Goal of the exercise>
One number is the full answer: how many lines in the records contain the word "bounding"?

++++ Working data

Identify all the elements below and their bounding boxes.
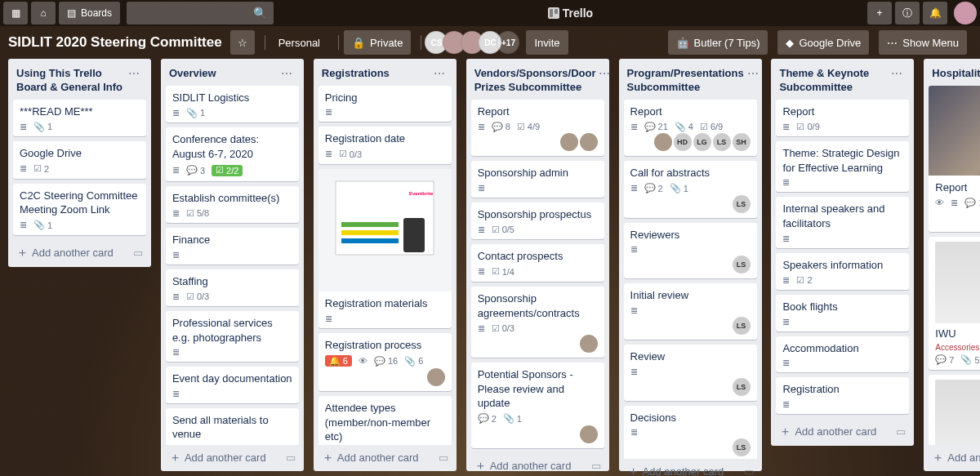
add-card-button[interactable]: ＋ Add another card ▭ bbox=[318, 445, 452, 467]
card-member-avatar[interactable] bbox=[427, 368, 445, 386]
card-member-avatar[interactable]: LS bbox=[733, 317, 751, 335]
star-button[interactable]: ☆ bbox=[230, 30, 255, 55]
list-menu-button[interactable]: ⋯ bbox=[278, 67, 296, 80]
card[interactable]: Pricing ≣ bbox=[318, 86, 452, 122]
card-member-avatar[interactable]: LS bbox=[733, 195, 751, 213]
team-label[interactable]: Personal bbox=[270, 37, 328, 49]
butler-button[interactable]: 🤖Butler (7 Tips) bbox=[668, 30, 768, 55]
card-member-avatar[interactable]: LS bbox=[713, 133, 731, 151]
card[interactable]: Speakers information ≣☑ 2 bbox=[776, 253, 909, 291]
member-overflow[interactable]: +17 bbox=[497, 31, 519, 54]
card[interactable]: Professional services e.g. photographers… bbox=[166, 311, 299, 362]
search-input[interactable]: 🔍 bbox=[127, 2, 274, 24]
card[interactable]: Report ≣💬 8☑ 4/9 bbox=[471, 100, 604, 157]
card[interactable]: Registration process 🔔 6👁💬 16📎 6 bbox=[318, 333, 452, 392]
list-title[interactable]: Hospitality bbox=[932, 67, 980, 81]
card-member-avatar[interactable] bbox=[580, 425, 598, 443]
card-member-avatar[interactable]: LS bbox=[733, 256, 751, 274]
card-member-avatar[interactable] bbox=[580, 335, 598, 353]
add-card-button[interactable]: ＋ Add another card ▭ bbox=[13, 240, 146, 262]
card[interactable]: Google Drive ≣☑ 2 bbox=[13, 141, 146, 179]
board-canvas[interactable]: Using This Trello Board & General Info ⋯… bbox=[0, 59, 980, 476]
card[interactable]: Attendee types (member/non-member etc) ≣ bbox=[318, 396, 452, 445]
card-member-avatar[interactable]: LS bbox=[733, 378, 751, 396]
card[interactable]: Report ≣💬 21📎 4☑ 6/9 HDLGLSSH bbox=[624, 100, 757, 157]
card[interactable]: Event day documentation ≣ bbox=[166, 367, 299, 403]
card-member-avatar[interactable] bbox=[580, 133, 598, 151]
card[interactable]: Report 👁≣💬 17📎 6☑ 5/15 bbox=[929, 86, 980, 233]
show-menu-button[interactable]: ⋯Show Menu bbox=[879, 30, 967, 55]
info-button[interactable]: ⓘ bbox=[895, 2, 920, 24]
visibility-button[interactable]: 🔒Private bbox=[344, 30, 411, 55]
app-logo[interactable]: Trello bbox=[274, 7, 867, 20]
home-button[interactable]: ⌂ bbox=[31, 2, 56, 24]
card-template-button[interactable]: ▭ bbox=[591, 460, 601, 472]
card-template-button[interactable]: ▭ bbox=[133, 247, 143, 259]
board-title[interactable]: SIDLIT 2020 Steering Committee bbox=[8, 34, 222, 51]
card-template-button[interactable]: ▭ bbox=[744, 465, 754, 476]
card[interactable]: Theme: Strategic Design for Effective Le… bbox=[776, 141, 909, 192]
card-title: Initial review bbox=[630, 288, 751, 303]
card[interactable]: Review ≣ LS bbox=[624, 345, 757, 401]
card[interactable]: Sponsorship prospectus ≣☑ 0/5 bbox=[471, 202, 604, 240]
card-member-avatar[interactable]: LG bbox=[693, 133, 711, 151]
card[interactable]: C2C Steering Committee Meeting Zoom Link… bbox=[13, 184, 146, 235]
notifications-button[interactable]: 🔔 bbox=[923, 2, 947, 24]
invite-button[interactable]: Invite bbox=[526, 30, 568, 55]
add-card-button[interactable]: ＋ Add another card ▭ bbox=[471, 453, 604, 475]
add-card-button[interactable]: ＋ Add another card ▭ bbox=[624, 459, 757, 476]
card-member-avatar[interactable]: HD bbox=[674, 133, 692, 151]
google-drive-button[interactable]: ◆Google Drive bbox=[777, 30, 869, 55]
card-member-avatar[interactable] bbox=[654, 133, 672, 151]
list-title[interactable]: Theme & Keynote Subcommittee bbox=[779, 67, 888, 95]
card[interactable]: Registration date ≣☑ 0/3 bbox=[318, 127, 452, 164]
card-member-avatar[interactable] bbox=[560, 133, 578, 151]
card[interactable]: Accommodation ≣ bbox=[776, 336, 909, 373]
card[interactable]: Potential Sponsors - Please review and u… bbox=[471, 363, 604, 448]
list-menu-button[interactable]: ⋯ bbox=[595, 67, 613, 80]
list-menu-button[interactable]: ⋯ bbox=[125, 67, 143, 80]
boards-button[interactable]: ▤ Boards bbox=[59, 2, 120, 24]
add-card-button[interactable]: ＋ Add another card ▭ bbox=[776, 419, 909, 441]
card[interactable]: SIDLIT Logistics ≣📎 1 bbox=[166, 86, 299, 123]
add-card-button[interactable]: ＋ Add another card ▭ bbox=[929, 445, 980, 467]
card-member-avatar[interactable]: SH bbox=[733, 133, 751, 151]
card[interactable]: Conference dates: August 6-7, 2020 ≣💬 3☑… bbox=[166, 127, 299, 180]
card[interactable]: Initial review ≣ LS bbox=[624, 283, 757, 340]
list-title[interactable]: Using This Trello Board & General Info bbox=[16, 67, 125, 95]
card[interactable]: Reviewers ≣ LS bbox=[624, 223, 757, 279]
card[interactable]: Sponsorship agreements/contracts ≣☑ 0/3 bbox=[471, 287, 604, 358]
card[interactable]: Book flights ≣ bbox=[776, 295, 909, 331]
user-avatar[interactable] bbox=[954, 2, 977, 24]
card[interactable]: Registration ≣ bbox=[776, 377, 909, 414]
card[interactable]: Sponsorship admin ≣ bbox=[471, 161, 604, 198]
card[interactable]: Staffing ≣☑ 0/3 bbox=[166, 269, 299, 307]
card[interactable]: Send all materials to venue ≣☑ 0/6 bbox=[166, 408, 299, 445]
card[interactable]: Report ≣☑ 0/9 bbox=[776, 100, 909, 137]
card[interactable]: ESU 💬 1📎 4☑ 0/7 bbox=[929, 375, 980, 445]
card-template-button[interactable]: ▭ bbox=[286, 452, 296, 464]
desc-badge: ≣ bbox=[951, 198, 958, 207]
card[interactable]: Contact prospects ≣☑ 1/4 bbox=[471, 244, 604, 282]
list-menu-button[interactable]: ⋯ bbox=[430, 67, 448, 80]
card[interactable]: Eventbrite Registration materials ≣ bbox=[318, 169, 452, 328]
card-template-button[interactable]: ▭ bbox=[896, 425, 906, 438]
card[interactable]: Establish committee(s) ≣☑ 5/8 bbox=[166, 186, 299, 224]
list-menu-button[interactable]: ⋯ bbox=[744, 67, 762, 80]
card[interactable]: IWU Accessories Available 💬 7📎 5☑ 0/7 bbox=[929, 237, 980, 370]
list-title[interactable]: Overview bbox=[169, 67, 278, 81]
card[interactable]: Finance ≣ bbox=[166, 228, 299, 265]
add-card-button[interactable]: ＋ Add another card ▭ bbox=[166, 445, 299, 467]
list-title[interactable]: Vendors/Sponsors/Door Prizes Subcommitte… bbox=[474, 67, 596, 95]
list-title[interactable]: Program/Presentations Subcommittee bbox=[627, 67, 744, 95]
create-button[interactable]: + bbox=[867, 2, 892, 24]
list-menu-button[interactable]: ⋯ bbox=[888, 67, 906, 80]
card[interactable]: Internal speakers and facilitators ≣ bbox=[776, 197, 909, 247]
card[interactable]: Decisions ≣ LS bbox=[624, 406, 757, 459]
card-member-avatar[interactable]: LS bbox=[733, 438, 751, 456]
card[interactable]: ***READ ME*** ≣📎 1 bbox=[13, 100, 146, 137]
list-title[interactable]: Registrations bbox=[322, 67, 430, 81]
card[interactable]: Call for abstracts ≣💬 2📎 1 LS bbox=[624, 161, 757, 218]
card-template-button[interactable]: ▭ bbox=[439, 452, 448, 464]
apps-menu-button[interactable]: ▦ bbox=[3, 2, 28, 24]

++++++++
++++ Working data

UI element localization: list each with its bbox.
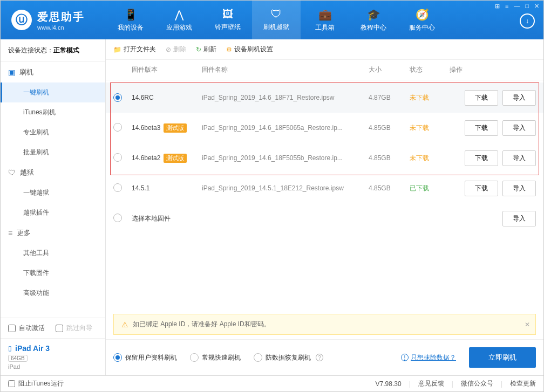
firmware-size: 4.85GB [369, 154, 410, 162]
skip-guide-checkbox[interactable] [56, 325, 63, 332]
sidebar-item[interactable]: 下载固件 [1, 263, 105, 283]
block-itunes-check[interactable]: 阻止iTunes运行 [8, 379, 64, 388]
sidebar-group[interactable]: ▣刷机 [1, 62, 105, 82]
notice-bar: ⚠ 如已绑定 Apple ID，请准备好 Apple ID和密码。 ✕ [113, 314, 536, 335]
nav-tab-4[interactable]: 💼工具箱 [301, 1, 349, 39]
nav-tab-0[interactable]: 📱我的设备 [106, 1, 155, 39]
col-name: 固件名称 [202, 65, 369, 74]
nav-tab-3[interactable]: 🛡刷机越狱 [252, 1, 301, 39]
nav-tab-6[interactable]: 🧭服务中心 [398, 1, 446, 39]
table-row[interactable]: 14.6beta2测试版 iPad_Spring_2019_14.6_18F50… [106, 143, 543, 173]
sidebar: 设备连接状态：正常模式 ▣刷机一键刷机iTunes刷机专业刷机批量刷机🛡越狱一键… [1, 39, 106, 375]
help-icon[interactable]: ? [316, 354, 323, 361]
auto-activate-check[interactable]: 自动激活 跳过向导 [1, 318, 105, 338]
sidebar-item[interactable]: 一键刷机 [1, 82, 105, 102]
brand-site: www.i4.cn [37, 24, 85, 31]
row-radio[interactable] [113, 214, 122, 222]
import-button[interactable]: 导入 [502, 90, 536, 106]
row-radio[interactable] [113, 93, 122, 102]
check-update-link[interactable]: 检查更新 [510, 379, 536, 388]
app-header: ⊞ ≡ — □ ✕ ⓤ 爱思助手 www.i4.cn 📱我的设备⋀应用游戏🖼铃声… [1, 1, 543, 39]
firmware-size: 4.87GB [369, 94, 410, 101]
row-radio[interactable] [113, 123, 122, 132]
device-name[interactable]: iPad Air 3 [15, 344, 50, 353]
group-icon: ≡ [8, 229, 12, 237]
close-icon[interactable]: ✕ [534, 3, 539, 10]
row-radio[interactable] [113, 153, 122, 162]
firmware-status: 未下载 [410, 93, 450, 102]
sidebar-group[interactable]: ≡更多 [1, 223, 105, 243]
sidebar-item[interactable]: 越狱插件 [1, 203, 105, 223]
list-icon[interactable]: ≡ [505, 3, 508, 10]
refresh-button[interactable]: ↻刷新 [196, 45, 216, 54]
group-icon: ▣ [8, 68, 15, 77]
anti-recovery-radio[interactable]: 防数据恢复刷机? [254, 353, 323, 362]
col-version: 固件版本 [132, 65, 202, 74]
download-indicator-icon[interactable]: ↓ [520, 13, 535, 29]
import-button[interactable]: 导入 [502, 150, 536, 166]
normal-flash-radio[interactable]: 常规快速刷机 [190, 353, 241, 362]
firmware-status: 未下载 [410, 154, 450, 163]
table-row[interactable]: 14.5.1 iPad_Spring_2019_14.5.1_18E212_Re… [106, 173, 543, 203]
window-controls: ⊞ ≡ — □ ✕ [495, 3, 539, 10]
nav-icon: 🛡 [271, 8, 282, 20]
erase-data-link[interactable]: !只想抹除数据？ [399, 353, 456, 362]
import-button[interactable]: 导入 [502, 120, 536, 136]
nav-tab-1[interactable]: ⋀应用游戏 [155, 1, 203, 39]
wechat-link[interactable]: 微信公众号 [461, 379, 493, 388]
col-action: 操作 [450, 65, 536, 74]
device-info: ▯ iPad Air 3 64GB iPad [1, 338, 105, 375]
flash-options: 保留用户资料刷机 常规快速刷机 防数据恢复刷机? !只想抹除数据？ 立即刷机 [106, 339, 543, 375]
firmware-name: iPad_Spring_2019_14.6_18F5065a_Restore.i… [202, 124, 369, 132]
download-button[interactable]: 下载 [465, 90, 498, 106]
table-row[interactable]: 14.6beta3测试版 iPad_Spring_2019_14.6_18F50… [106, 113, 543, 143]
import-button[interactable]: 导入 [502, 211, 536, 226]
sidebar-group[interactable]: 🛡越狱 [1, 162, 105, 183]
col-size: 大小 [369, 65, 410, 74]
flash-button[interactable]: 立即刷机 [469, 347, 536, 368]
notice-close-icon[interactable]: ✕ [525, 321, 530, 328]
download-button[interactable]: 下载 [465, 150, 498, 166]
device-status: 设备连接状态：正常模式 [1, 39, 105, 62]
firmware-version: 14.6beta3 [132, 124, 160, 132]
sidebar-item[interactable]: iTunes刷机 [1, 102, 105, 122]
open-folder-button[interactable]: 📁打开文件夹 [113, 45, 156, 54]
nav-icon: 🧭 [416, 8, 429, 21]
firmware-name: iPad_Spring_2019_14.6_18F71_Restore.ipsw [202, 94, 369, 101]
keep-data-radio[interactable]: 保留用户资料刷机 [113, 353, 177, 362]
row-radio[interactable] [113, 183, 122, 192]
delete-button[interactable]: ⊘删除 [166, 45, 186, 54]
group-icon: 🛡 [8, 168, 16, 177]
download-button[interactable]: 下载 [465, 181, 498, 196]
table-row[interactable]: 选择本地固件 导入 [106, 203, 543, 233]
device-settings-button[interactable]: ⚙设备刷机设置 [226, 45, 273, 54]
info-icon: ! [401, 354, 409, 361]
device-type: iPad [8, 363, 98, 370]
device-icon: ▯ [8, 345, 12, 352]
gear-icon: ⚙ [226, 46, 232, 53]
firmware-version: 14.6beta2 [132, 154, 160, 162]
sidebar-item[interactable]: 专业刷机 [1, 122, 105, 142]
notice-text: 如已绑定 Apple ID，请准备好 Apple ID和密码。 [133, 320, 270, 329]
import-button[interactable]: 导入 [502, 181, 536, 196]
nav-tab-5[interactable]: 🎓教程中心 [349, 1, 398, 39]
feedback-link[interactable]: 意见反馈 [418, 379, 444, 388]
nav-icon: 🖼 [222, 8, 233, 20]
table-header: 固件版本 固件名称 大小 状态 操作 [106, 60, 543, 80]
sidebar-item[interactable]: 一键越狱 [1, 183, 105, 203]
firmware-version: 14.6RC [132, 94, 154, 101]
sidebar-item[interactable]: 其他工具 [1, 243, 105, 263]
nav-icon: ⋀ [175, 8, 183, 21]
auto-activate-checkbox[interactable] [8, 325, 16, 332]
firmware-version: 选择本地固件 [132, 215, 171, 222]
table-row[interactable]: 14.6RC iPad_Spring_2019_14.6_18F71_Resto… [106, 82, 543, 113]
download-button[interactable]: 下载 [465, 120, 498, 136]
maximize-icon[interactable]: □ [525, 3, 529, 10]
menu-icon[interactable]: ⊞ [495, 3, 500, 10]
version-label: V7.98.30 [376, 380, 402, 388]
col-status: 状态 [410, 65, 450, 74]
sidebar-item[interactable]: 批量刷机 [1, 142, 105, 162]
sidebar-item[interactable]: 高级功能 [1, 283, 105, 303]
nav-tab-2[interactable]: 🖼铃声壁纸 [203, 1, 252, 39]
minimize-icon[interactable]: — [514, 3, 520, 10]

++++++++
++++ Working data

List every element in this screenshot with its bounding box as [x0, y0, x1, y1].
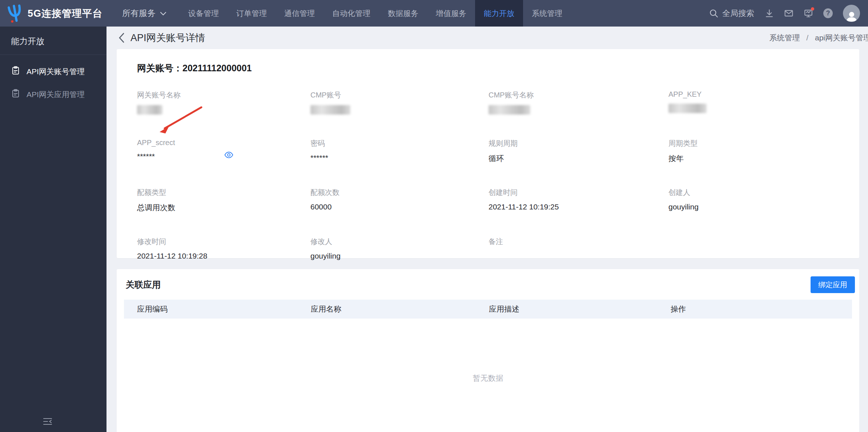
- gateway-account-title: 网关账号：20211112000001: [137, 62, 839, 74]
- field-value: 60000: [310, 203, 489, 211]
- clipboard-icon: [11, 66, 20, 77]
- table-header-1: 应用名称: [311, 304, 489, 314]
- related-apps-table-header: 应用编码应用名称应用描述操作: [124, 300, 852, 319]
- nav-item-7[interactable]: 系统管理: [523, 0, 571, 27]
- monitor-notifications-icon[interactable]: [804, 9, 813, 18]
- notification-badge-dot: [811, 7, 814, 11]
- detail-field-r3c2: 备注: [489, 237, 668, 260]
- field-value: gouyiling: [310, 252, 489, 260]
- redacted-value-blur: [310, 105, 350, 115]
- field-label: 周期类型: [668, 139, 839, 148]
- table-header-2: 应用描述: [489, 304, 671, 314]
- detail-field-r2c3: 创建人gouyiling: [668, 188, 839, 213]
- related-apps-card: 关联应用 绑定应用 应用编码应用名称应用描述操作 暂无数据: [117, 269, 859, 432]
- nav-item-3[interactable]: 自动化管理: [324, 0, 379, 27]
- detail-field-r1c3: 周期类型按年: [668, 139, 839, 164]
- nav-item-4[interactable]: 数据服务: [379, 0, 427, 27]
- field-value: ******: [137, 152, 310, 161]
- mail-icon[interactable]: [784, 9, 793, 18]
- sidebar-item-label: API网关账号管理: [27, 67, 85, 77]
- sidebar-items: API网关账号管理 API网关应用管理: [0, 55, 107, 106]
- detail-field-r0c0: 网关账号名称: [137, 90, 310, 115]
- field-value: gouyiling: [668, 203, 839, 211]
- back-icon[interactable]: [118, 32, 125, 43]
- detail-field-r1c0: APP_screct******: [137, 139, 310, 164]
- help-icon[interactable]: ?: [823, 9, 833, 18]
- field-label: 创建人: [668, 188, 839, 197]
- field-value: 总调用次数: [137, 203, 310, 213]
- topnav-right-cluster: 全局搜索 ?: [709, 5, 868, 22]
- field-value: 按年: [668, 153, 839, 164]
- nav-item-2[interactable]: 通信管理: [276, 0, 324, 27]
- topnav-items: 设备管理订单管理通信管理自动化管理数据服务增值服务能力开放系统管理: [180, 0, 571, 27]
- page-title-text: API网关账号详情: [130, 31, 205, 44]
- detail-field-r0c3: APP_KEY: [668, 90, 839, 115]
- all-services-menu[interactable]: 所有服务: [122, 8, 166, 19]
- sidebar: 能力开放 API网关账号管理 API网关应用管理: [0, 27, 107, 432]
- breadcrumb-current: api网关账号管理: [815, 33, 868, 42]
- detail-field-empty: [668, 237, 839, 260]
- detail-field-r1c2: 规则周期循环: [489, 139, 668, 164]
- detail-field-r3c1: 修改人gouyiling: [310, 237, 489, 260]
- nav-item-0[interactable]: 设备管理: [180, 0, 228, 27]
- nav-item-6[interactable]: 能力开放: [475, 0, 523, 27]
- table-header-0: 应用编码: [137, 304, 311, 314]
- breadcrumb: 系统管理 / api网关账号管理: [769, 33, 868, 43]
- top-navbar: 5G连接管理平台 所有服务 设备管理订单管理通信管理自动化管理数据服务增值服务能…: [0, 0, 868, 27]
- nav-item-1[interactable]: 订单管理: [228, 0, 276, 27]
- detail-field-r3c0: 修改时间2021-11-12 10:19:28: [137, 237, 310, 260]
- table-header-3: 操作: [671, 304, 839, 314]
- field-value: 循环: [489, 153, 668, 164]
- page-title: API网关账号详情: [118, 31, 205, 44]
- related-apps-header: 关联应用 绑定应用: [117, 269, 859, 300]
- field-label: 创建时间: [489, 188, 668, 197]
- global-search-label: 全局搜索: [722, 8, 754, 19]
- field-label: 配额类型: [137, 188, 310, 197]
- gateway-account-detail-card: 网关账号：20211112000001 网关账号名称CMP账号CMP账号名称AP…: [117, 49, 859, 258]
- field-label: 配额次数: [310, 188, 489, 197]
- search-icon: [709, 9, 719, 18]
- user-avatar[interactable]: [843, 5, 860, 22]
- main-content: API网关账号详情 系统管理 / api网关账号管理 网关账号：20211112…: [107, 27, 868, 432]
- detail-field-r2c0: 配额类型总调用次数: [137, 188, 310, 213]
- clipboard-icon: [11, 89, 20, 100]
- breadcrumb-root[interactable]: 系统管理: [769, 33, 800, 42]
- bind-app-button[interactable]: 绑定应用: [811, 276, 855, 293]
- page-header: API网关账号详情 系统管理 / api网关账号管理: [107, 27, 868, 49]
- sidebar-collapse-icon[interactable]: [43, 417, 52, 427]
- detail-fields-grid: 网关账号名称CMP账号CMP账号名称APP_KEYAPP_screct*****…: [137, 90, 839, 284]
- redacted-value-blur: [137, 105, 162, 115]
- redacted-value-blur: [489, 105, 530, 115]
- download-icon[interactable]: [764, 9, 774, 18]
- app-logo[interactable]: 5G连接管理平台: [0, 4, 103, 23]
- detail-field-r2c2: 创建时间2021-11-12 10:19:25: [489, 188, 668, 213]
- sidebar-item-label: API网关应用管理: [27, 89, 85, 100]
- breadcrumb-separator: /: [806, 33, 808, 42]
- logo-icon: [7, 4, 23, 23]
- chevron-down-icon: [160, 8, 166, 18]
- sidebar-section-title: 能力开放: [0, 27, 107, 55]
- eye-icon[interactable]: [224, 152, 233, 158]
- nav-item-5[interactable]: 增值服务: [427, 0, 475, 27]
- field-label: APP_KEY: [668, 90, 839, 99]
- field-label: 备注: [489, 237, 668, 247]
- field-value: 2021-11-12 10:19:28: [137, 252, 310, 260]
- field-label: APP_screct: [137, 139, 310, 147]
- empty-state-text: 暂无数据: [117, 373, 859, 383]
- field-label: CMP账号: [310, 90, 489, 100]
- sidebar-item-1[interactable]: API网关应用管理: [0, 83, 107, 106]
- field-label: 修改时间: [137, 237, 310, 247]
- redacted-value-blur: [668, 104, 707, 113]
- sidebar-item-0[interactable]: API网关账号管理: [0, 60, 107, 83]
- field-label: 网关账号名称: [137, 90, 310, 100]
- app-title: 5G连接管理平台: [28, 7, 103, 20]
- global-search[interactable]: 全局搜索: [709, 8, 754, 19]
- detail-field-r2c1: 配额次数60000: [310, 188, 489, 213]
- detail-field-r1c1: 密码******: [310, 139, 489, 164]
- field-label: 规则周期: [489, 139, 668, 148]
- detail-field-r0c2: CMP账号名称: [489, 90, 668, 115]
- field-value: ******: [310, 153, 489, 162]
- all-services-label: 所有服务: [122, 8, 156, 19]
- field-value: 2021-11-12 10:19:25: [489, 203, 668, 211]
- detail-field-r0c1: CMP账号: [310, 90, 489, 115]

++++++++

Answer box>
2